By Trulia | Published: Oct 14, 2009 | 36 Comments

When you find a home you'd like to buy, you'll need to write an offer for it. Follow these steps to create a successful offer.

  1. Set a price

    To write an offer, you need to know how much to offer for the home. To decide on a price, you need to know about two things: the local market and the seller.

    You can get information on both from Trulia (by looking up the ZIP code's Stats & Trends and by searching the home's address) and from your real estate agent.

    Research local selling prices for homes comparable to the one you're looking to buy. This will give you an idea of the fair market price for the home.

    Also check the history of the property -- when the seller purchased it and for how much. A seller who bought a home several years ago and has seen some appreciation in its value may be more willing to negotiate on price than a homeowner who purchased a home fairly recently and has seen little appreciation.

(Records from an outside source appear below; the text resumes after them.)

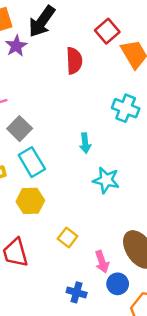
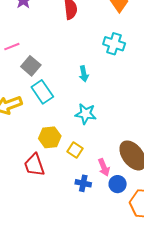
cyan star: (106, 180) -> (86, 114), moved
yellow hexagon: (30, 201) -> (50, 137), moved
blue cross: (77, 292) -> (83, 183), moved

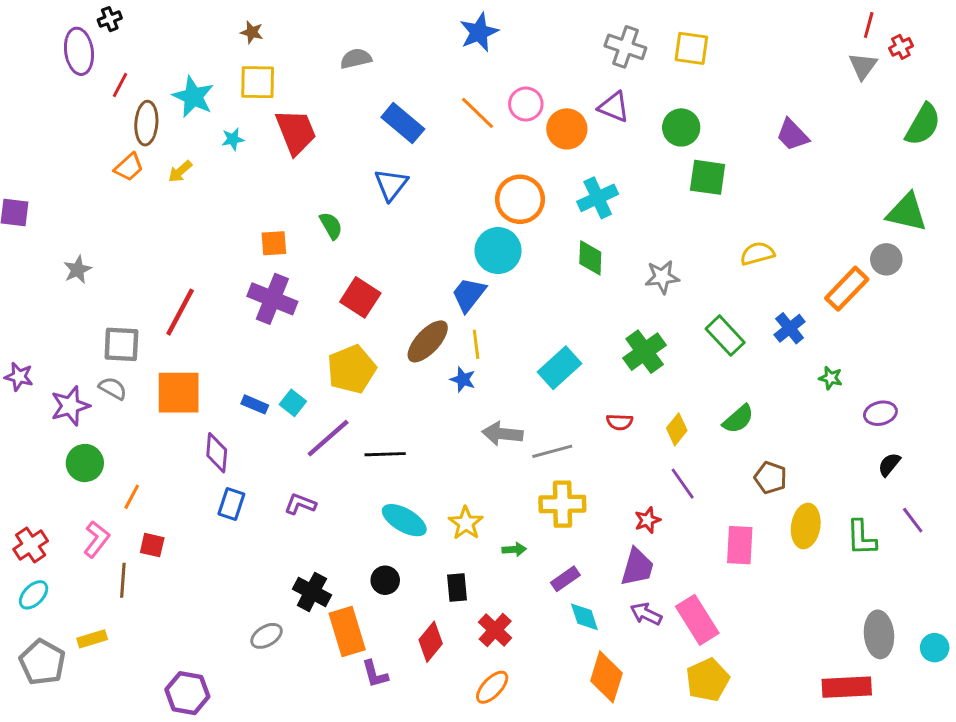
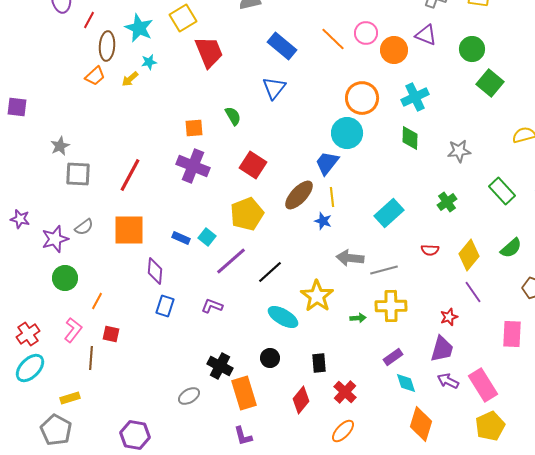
yellow square: (258, 82) -> (183, 18), turned -32
cyan star: (233, 139) -> (149, 62), moved
green square: (708, 177) -> (490, 83), turned 32
gray square: (121, 344) -> (78, 174), moved
green cross: (645, 352) -> (447, 202), size x0.7
gray semicircle: (113, 388) -> (84, 227), turned 114
yellow diamond: (677, 429) -> (469, 255), size x1.4
black line: (385, 454) -> (270, 272), turned -40
yellow star: (466, 523) -> (317, 296), moved, size x1.4
green arrow: (514, 549) -> (358, 318), moved
cyan ellipse: (34, 595) -> (30, 368), size x1.4
gray pentagon: (42, 662) -> (56, 430), moved
purple L-shape: (375, 674) -> (243, 436), moved

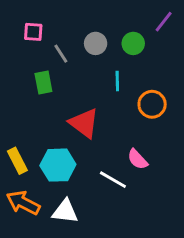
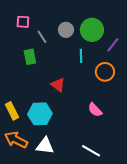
purple line: (164, 22) -> (113, 45), moved
green circle: (133, 43) -> (92, 30), size x1.5
red triangle: (84, 123) -> (58, 85), size x0.7
white line: (113, 180) -> (91, 151), moved

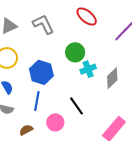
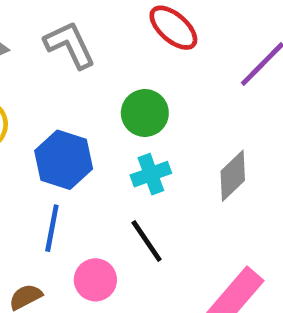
cyan cross: (88, 69) -> (151, 174), moved

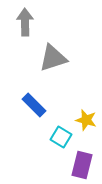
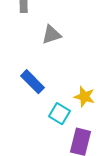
gray triangle: (53, 58) -> (51, 35), size x0.7

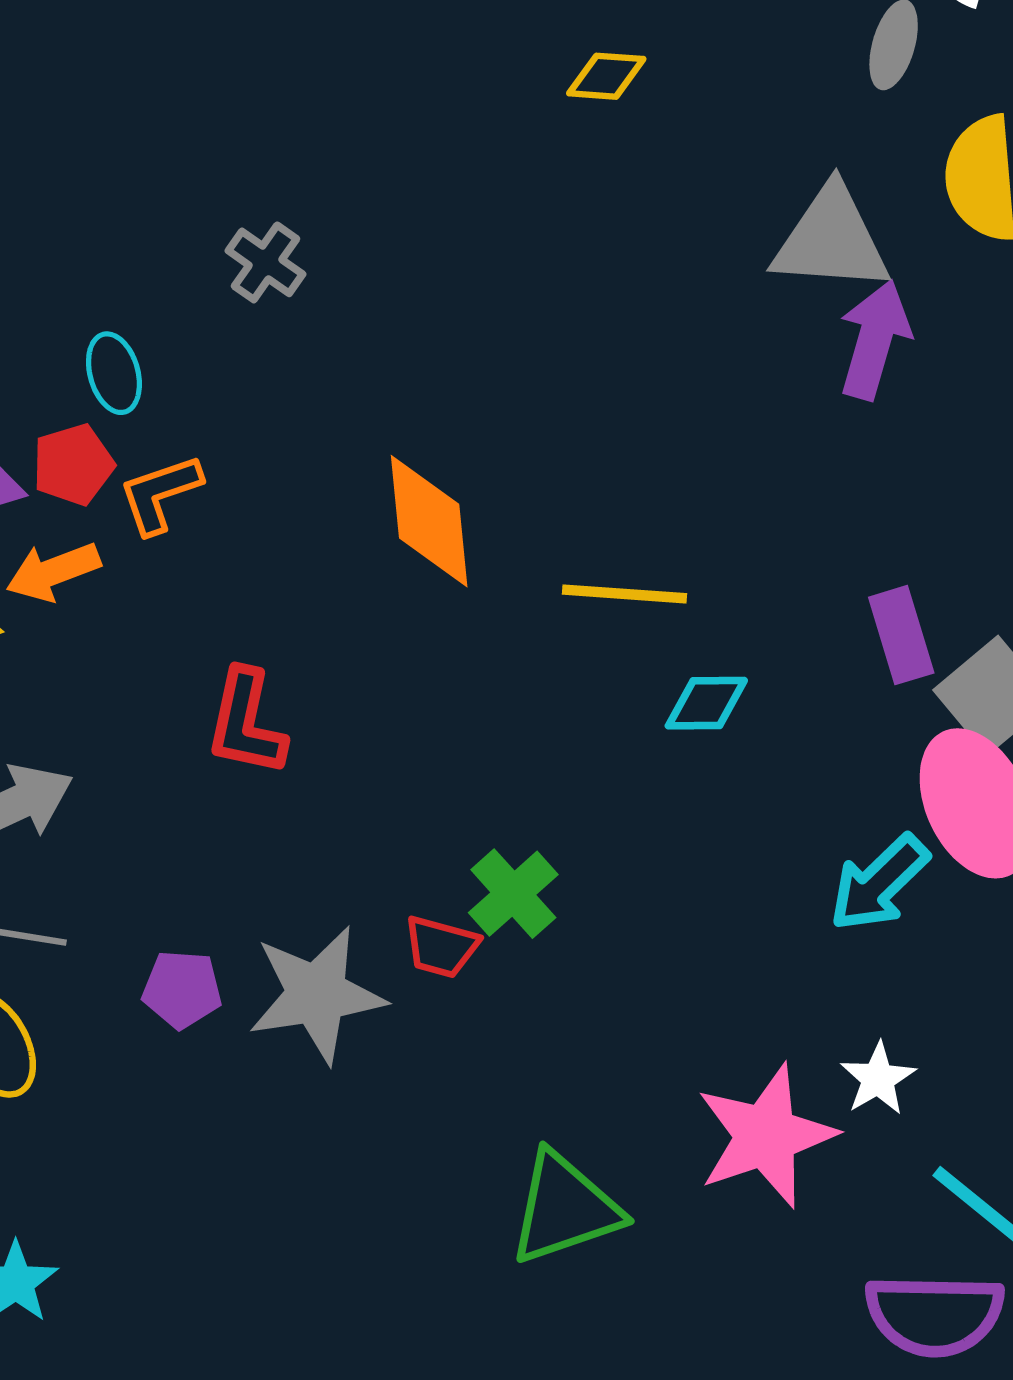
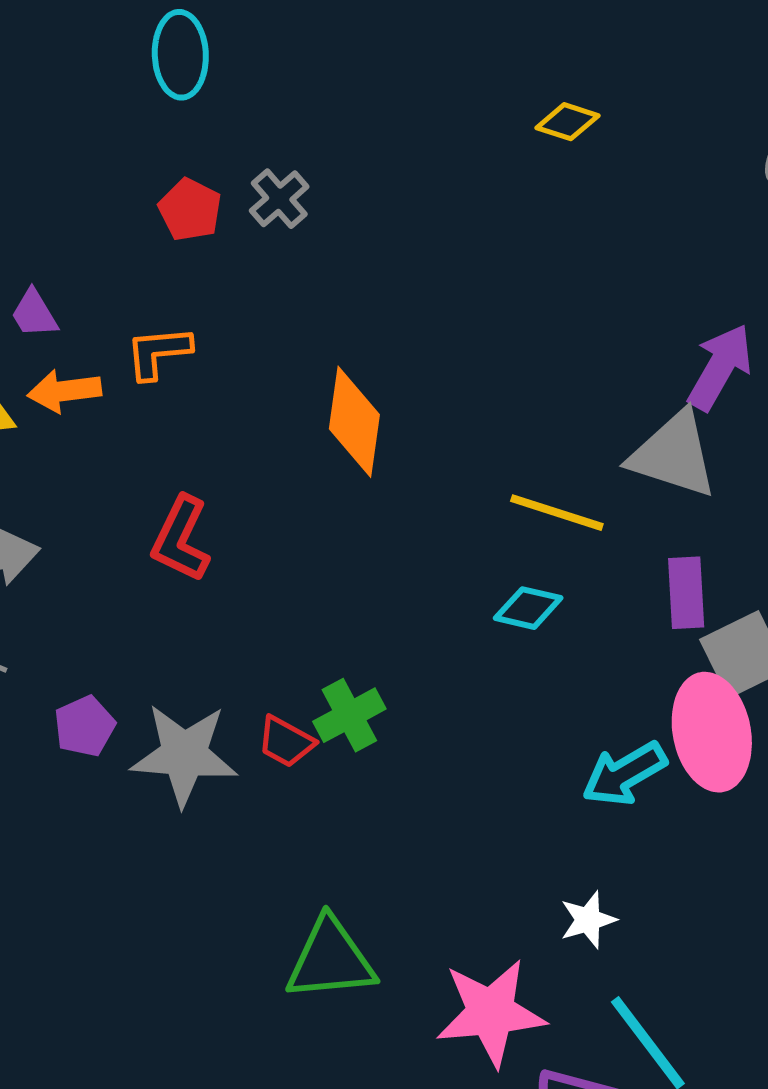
gray triangle: (831, 240) -> (673, 455), moved
cyan ellipse: (114, 373) -> (180, 55), moved, size x1.4
red pentagon: (73, 465) -> (190, 210), moved, turned 30
yellow line: (625, 594) -> (557, 513), moved
purple pentagon: (182, 989) -> (85, 726), turned 30
pink star: (766, 1136) -> (491, 1013), moved

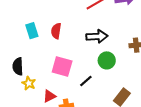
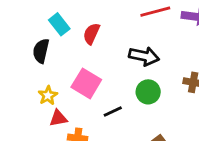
cyan rectangle: (32, 31) -> (59, 24), turned -35
black semicircle: (18, 66) -> (41, 51), moved
yellow star: (29, 83) -> (48, 96), moved

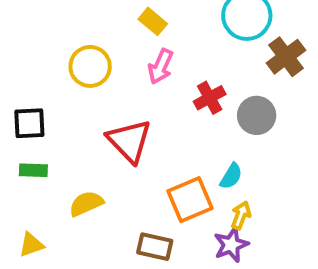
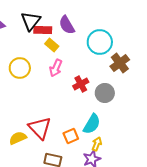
red triangle: (129, 141) -> (40, 128), moved
cyan semicircle: (231, 176) -> (92, 124), size x1.5
orange square: (190, 200) -> (71, 136), size x0.7

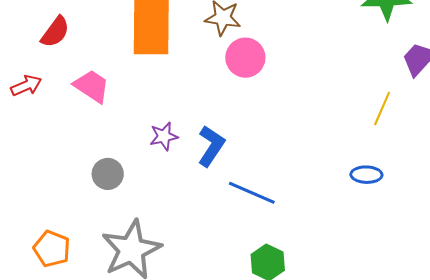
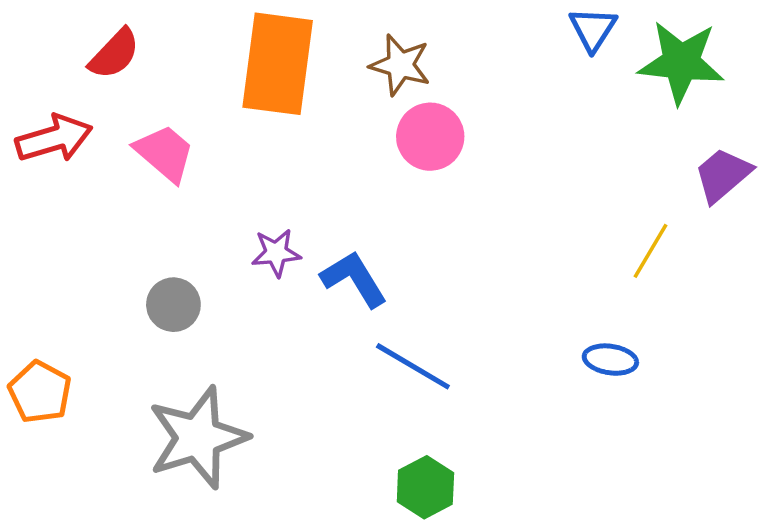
red arrow: (26, 86) -> (54, 138), size x1.4
blue L-shape: (211, 146) -> (354, 279), turned -72
orange pentagon: (52, 249) -> (40, 392), moved

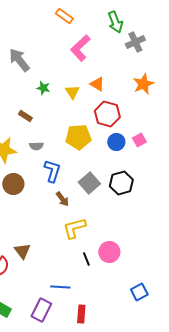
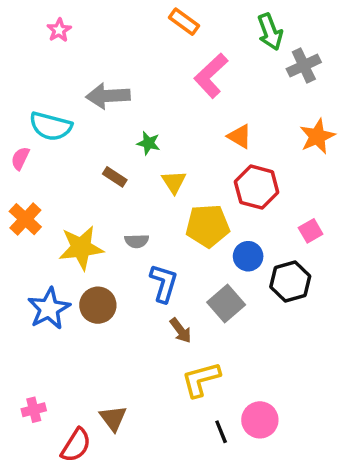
gray arrow: (19, 60) -> (108, 96), turned -55
yellow triangle: (72, 92) -> (174, 182), moved
brown rectangle: (25, 116) -> (115, 177), moved
blue circle: (116, 142) -> (248, 256), moved
black hexagon: (121, 183) -> (290, 282), moved

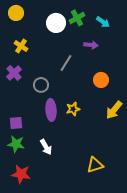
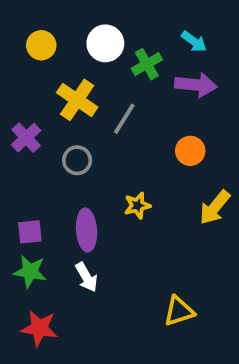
yellow circle: (16, 13) -> (41, 45), moved
green cross: (77, 18) -> (147, 64), moved
purple arrow: (91, 45) -> (196, 85), moved, size x1.5
yellow cross: (21, 46) -> (77, 100), moved, size x1.5
purple ellipse: (51, 110) -> (87, 230), moved

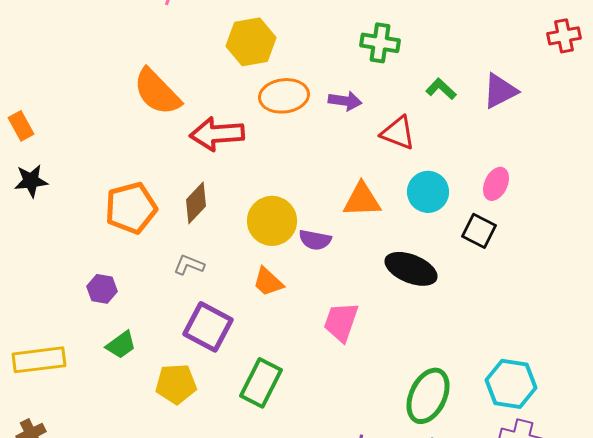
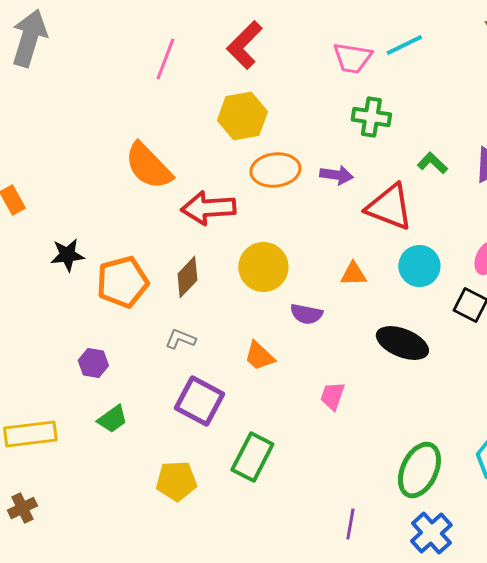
red triangle: (398, 133) -> (389, 207), size x1.4
black star: (31, 181) -> (67, 255), moved
orange triangle: (362, 200) -> (353, 274), size x0.7
yellow circle: (272, 221) -> (263, 267), moved
pink trapezoid: (341, 322) -> (332, 396), size x0.7
yellow pentagon: (176, 384) -> (176, 481), moved

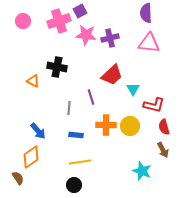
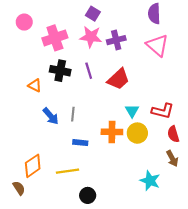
purple square: (80, 11) -> (93, 14), moved, turned -32
pink cross: (59, 21) -> (55, 38), moved
pink triangle: (149, 43) -> (157, 45), turned 35
cyan triangle: (133, 89) -> (132, 111), moved
purple line: (91, 97) -> (89, 71), moved
blue arrow: (38, 131) -> (51, 116), moved
yellow line: (80, 162) -> (68, 171), moved
black circle: (74, 185) -> (88, 195), moved

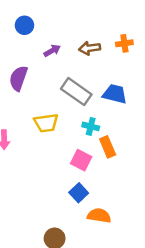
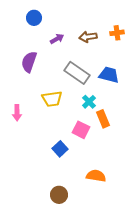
cyan cross: (91, 126) -> (89, 102), turned 32
blue square: (79, 193) -> (60, 149), moved

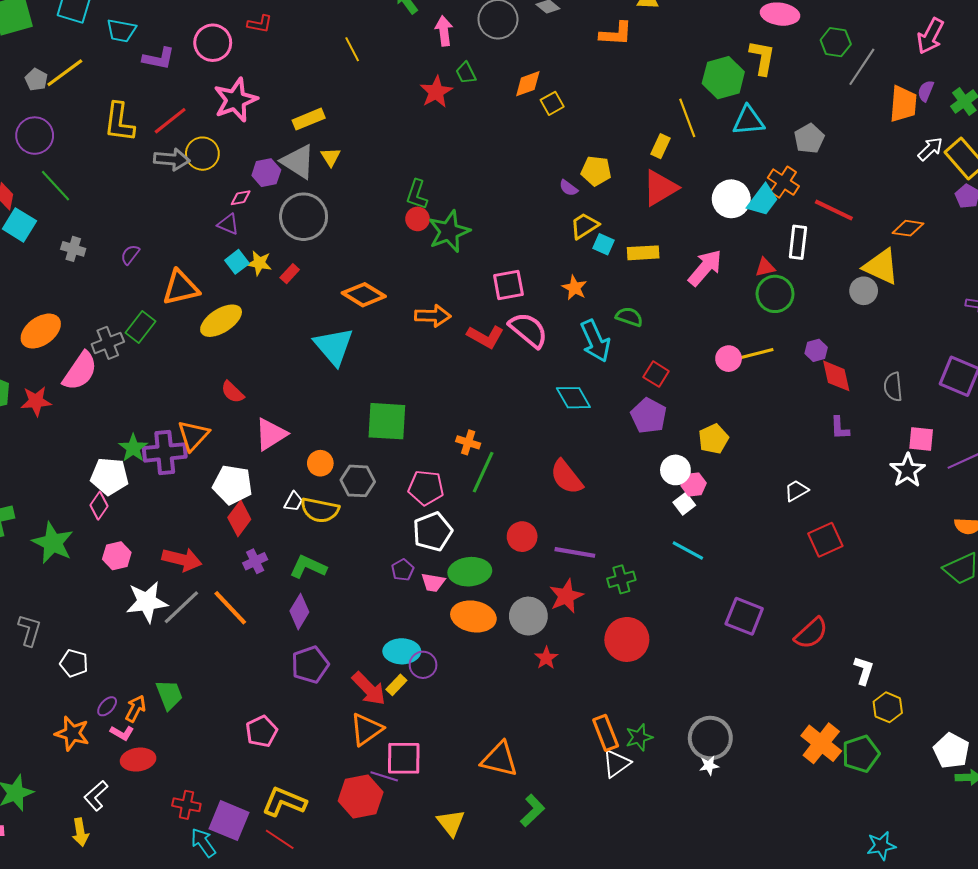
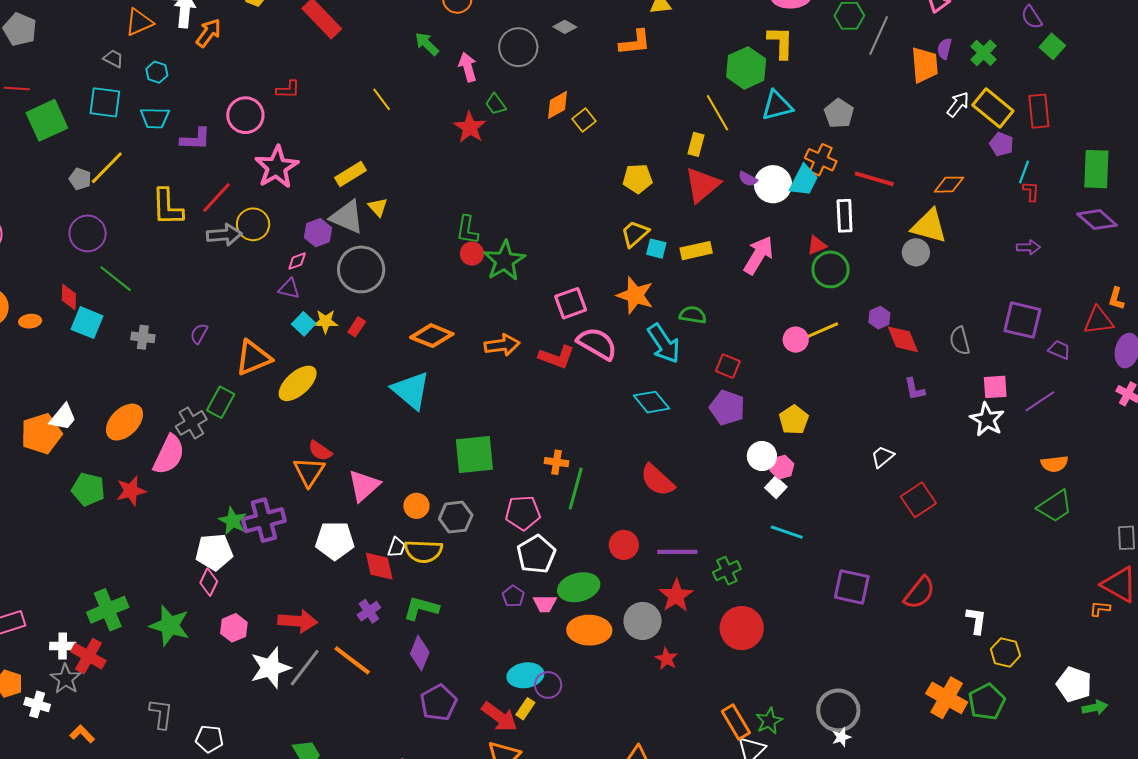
purple semicircle: (568, 188) -> (748, 179), moved
orange star: (575, 288) -> (635, 295), size x1.5
orange triangle: (193, 435) -> (309, 472), moved
red diamond: (239, 518) -> (379, 566), moved, turned -40

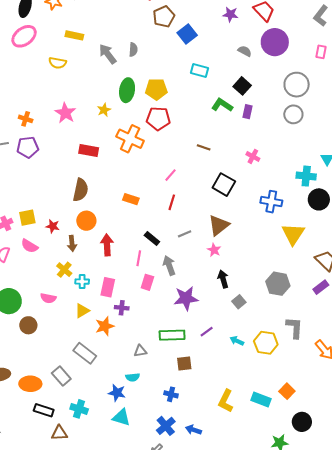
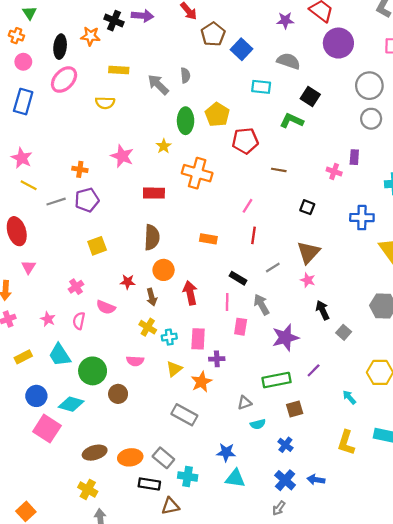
gray semicircle: (245, 51) -> (289, 61), moved, size x1.5
yellow pentagon: (156, 89) -> (217, 115), turned -30
purple rectangle: (247, 112) -> (354, 157), moved
red pentagon: (158, 119) -> (245, 141), moved
black square: (224, 185) -> (307, 207), size x0.6
yellow square: (27, 218) -> (97, 246), moved
cyan arrow: (237, 341) -> (349, 397), moved, turned 32
gray rectangle: (61, 376) -> (163, 458), moved
cyan semicircle: (133, 377) -> (258, 424), moved
blue cross: (171, 394) -> (285, 445), turned 32

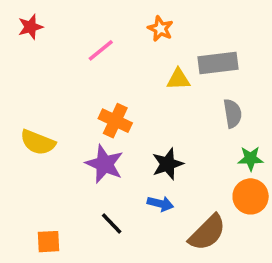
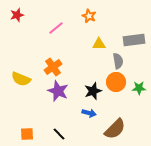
gray rectangle: (218, 63) -> (134, 40), moved
gray semicircle: (233, 113) -> (118, 61), moved
orange cross: (115, 121) -> (53, 67), moved, turned 30
orange circle: (251, 196) -> (116, 82), moved
black line: (112, 223) -> (59, 134), moved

    If you are working with a real estate agent, ask for his or her input on what you should offer for the home.

  2. Get financing

    Unless you'll be offering to pay cash for a home (and few of us can), you'll need to take out a mortgage. Arrange to be pre-approved by a lender before submitting an offer. When you are pre-approved, you have a guarantee from a lender that they are willing to lend you a certain amount under specific terms and conditions. A seller will take an offer from a buyer who's been pre-approved more seriously than one who wasn't.

  3. Seek help

    You could go it on your own and navigate the process yourself, but you'd be smart to get the assistance of a real estate agent and a real estate attorney to ensure that your interests are protected. You also want to make sure that your written offer meets legal requirements. These requirements vary state from state, as there is no universal contract that's used.

    An offer can be presented in what's called a "Purchase Agreement." Among the information that the document should include are: the date of the offer, the address and description of the property, the price being offered for the home, finance terms (loan details, how much of a deposit/down payment will be made, etc.), escrow details, closing date, possession date and any contingencies (clauses that allow a buyer to cancel a contract without penalty).

    Among the contingencies you may want to include are: the right to get the home appraised and inspected and making the offer contingent on the buyer obtaining financing and acceptable results of a home inspection.

    You should fully understand your offer before signing it, so have your lawyer discuss with you any questions or concerns you may have about your contract.

  4. Make a deposit

    With your offer, note how much you'll be offering in a down payment.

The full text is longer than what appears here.